__Source records__:
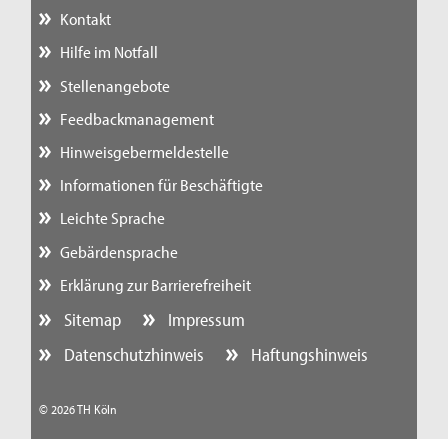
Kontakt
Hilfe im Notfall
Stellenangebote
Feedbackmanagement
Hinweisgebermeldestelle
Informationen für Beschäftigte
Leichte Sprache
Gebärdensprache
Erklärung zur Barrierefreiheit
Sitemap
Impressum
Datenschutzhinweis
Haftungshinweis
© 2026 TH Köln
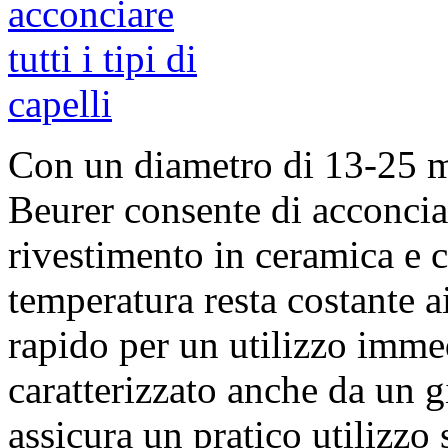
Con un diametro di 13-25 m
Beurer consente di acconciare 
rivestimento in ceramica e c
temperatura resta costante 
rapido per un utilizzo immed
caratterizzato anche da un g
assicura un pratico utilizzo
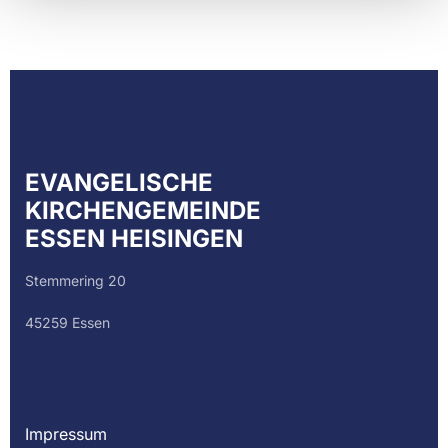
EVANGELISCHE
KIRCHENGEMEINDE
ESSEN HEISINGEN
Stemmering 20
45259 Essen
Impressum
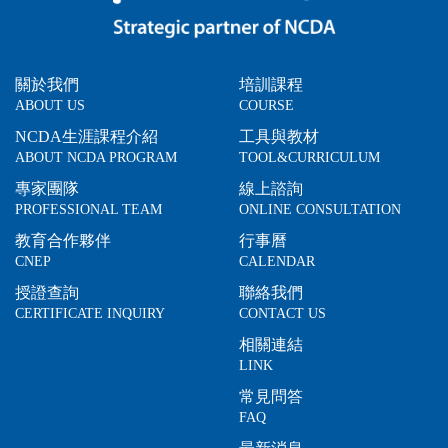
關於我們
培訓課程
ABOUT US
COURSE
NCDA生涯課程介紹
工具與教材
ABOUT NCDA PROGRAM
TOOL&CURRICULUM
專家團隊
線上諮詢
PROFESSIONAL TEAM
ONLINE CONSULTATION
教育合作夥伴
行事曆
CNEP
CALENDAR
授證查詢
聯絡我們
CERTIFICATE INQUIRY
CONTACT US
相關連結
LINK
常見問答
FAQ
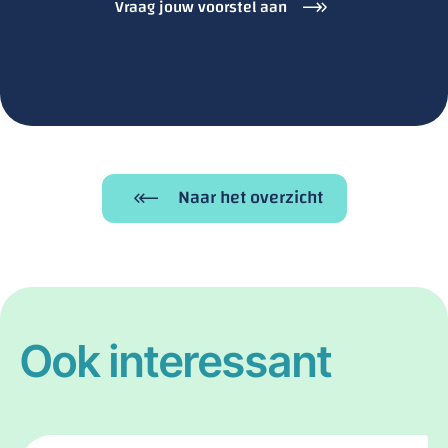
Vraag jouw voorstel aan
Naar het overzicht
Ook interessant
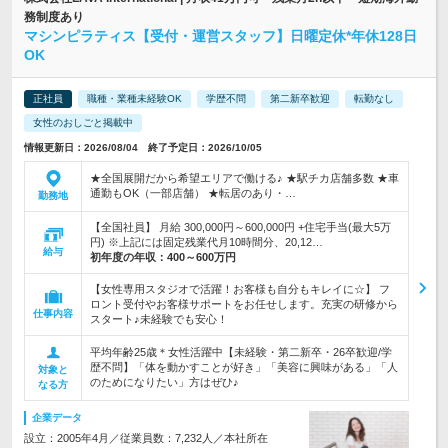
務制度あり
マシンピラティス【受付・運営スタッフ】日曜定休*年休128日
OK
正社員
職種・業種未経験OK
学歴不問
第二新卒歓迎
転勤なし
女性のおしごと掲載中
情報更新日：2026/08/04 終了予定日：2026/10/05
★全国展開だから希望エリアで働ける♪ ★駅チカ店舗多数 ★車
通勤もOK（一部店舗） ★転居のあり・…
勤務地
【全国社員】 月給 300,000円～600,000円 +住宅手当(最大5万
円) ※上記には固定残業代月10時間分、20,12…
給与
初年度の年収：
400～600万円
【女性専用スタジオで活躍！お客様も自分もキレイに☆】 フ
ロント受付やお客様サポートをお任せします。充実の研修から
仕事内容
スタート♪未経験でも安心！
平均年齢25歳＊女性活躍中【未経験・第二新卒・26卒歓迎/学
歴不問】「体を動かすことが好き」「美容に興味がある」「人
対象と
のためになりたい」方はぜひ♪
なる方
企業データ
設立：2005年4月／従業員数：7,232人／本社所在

__Task instructions__: Copy the data word for word and omit every picture.

__Task result__:
Kontakt
Hilfe im Notfall
Stellenangebote
Feedbackmanagement
Hinweisgebermeldestelle
Informationen für Beschäftigte
Leichte Sprache
Gebärdensprache
Erklärung zur Barrierefreiheit
Sitemap
Impressum
Datenschutzhinweis
Haftungshinweis
© 2026 TH Köln
Con un diametro di 13-25 m
Beurer consente di acconciare 
rivestimento in ceramica e c
temperatura resta costante 
rapido per un utilizzo immed
caratterizzato anche da un g
assicura un pratico utilizzo
EVANGELISCHE
KIRCHENGEMEINDE
ESSEN HEISINGEN
Stemmering 20
45259 Essen
Impressum
關於我們
培訓課程
ABOUT US
COURSE
NCDA生涯課程介紹
工具與教材
ABOUT NCDA PROGRAM
TOOL&CURRICULUM
專家團隊
線上諮詢
PROFESSIONAL TEAM
ONLINE CONSULTATION
教育合作夥伴
行事曆
CNEP
CALENDAR
授證查詢
聯絡我們
CERTIFICATE INQUIRY
CONTACT US
相關連結
LINK
常見問答
FAQ
Vraag jouw voorstel aan
Naar het overzicht
Ook interessant
務制度あり
マシンピラティス【受付・運営スタッフ】日曜定休*年休128日
OK
正社員
職種・業種未経験OK
学歴不問
第二新卒歓迎
転勤なし
女性のおしごと掲載中
情報更新日：2026/08/04 終了予定日：2026/10/05
★全国展開だから希望エリアで働ける♪ ★駅チカ店舗多数 ★車
通勤もOK（一部店舗） ★転居のあり・…
勤務地
【全国社員】 月給 300,000円～600,000円 +住宅手当(最大5万
円) ※上記には固定残業代月10時間分、20,12…
給与
初年度の年収：
400～600万円
【女性専用スタジオで活躍！お客様も自分もキレイに☆】 フ
ロント受付やお客様サポートをお任せします。充実の研修から
仕事内容
スタート♪未経験でも安心！
平均年齢25歳＊女性活躍中【未経験・第二新卒・26卒歓迎/学
歴不問】「体を動かすことが好き」「美容に興味がある」「人
対象と
のためになりたい」方はぜひ♪
なる方
企業データ
設立：2005年4月／従業員数：7,232人／本社所在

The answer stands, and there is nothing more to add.